▶ What is needed: Please return every line in the following data that includes the string "money".

▶ Source information:

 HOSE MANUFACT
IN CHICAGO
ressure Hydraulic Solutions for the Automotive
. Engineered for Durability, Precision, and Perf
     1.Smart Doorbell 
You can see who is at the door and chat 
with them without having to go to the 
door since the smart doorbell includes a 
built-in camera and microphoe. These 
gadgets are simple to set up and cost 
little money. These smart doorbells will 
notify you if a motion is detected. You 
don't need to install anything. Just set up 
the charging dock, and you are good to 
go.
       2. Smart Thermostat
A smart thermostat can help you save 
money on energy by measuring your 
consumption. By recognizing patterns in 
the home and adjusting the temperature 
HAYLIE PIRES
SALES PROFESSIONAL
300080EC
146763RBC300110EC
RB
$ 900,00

==

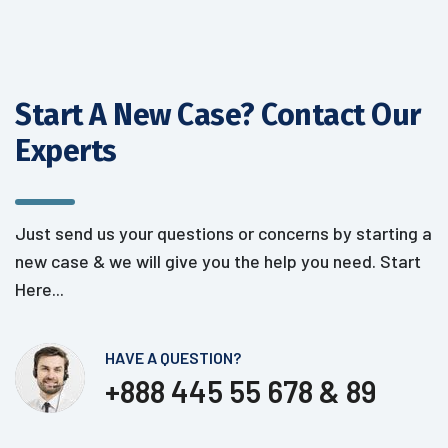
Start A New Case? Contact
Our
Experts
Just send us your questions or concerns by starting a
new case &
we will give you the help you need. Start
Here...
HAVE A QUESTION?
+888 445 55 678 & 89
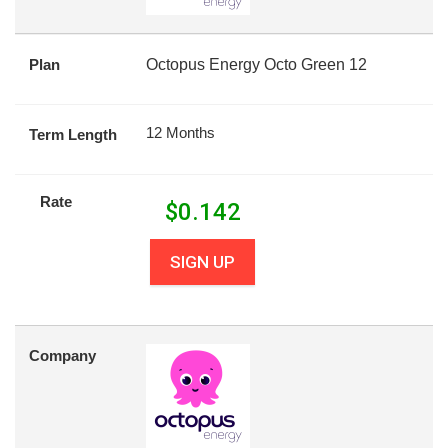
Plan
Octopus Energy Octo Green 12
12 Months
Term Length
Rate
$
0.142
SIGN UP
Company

▶ Exercise output:
little money. These smart doorbells will 
money on energy by measuring your 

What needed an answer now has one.